Thioridazine (0.01-100 μM; 48 h) reduces the cell viability of NCI-N87 and AGS cells in a concentration-dependent manner [2]. Thioridazine (15 μM; 24 h) reduces cell viability of the cervical (HeLa, Caski and C33A) and endometrial (HEC-1-A and KLE) cancer cells [4]. Thioridazine (1-15 μM; 24-48 h) induces gastric cancer cell death via the mitochondrial apoptosis pathway and mitochondrial pathway [2]. Thioridazine (15 μM; 24 h) modulates the regulation of cell cycle progression by interfering with the PI3K/Akt pathway and induces G 1 cell cycle arrest in cervical and endometrial cancer cells [4]. Thioridazine inhibits the growth of antibiotic-sensitive and multidrug-resistant strains of A. baumannii [3]. Cell Viability Assay [1] Cell Line: NCI-N87 and AGS cells. Concentration: 0.01, 0.1, 0.5, 1, 5, 10, 20, 50, 100 μM. Incubation Time: 48 hours. Result: Exhibited cytotoxicity in gastric cancer cells. Western Blot Analysis [1] Cell Line: NCI-N87 and AGS cells Concentration: 1, 5, 10, 15 μM. Incubation Time: 24, 48 hours. Result: Downregulated the precursors of caspase-9, caspase-8 and caspase-3.

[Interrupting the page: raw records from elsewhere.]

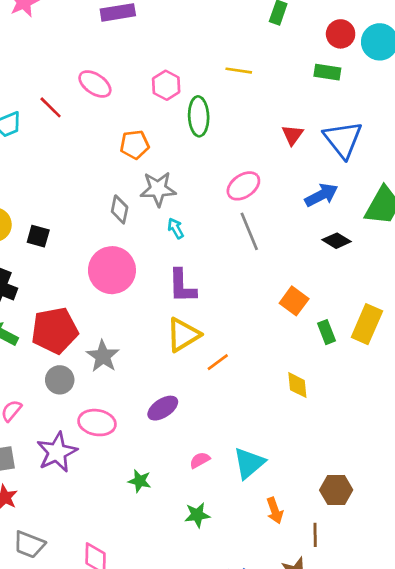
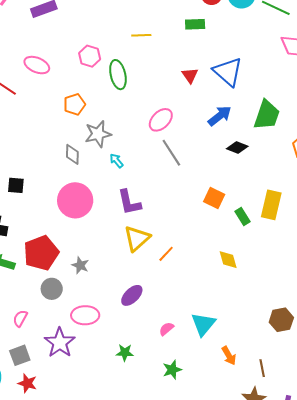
green rectangle: (327, 72) -> (195, 24), moved
gray star: (103, 356) -> (80, 265), size x0.7
brown hexagon: (336, 490) -> (281, 320), moved

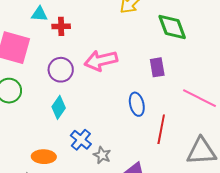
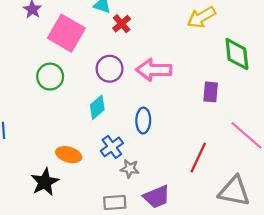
red cross: (61, 26) -> (122, 24), turned 36
blue ellipse: (137, 104) -> (143, 120), moved
gray star: (102, 155) -> (130, 169), turned -30

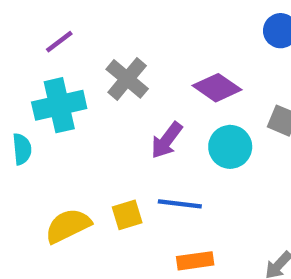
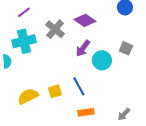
purple diamond: (217, 88) -> (85, 20), moved
purple arrow: (167, 140) -> (83, 48), moved
blue line: (180, 204) -> (79, 86), turned 54

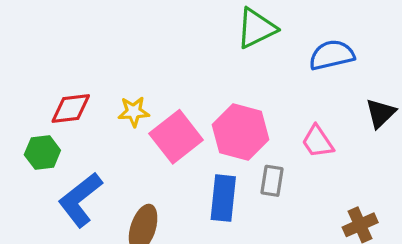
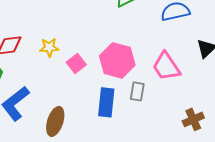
pink square: (176, 137) -> (76, 63), size x0.6
pink trapezoid: (318, 141) -> (166, 66), size x1.4

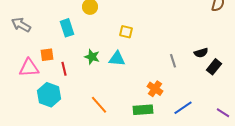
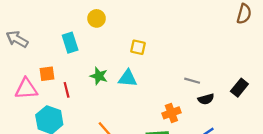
black semicircle: (201, 53) -> (206, 99), moved
gray line: (173, 61) -> (192, 81), turned -56
orange cross: (155, 89) -> (171, 113), turned 35

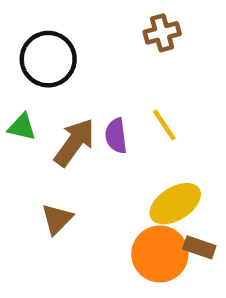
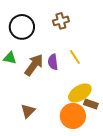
brown cross: (162, 33) -> (61, 21), moved
brown triangle: (57, 219) -> (28, 111), moved
brown rectangle: (199, 247) -> (91, 104), moved

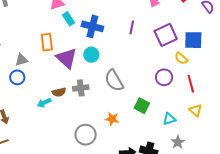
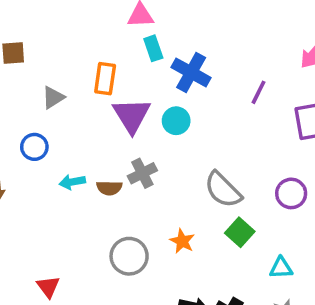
gray triangle: (21, 60) -> (53, 97), turned -32
blue circle: (17, 77) -> (34, 147), moved
gray semicircle: (114, 80) -> (223, 190), moved, turned -30
gray cross: (81, 88) -> (142, 173), turned -35
brown semicircle: (59, 92) -> (109, 188), moved

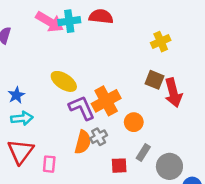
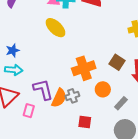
brown square: (154, 80) -> (117, 62), moved
yellow ellipse: (64, 81) -> (55, 28), moved
purple L-shape: (82, 108) -> (43, 89), moved
gray rectangle: (143, 153) -> (121, 103), moved

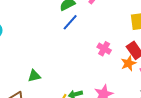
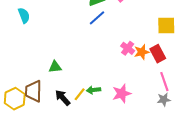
orange star: (128, 63) -> (142, 52), moved

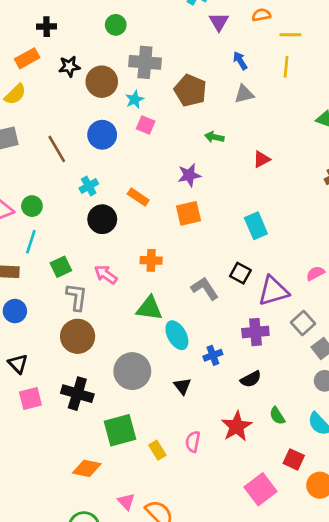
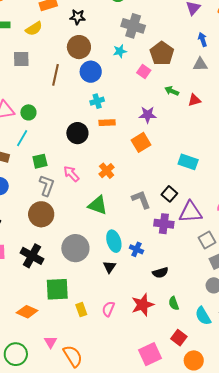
brown circle: (102, 82) -> (79, 47), moved
pink square: (146, 125) -> (144, 71), moved
brown line: (57, 149) -> (55, 75), turned 30
red triangle: (262, 159) -> (194, 100), moved
cyan cross: (89, 186) -> (97, 101), moved
orange rectangle: (138, 197) -> (107, 123), turned -49
orange square: (189, 213) -> (141, 142), turned -30
cyan rectangle: (256, 226) -> (188, 162), turned -60
orange cross: (151, 260) -> (107, 171), turned 35
purple cross: (255, 332) -> (164, 224), moved
cyan ellipse: (177, 335) -> (114, 241), moved
blue cross: (213, 355) -> (136, 249), turned 32

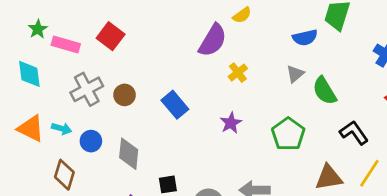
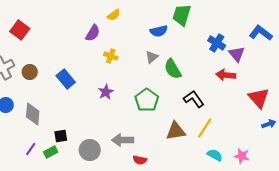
purple semicircle: (213, 40) -> (93, 33), size x0.7
yellow cross: (238, 73) -> (111, 56), turned -32

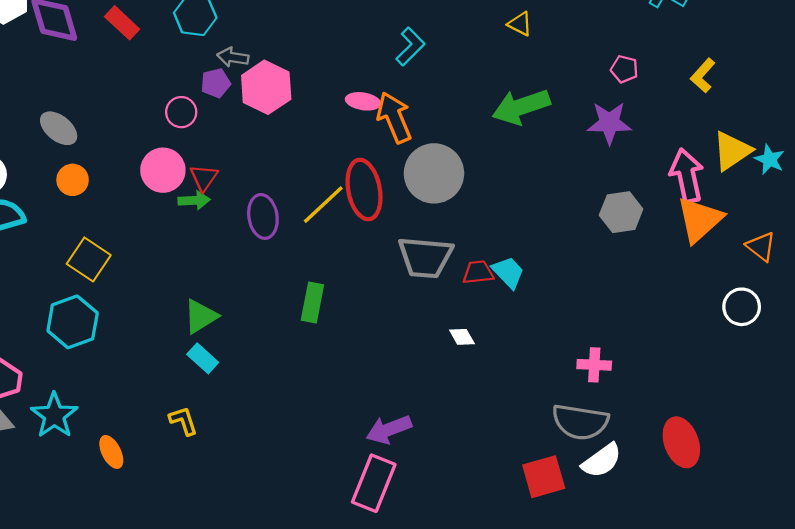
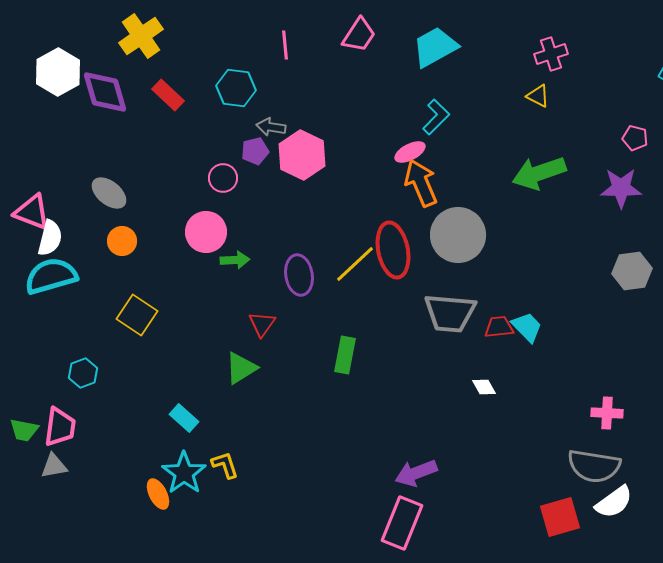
pink ellipse: (363, 101) -> (410, 152), moved, turned -36
red triangle: (204, 178) -> (262, 324), moved
cyan hexagon: (73, 322) -> (83, 373), moved, size x0.6
cyan rectangle: (203, 358) -> (184, 418), moved
cyan star: (54, 415) -> (184, 473), moved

Thioridazine (25 mg/kg; i.p. every 3 days for 3 weeks) extends the survival of tumor-bearing mice and reduces the number of pluripotent embryonal carcinoma (EC) cells within tumors [5]. Thioridazine (1.0-5.0 mg/kg; s.c.) reduces oral behavior and selectively blocks repetitive head bobbing [1]. Animal Model: Nude and Rag2KO mice were injected with iPS cells or NT2D1 cells [5] Dosage: 25 mg/kg. Administration: I.p. every 3 days for 3 weeks. Result: Reduced the number of OCT4-expressing cells within malignant teratocarcinomas and extended the survival of tumor-bearing mice. With no effect on fertility.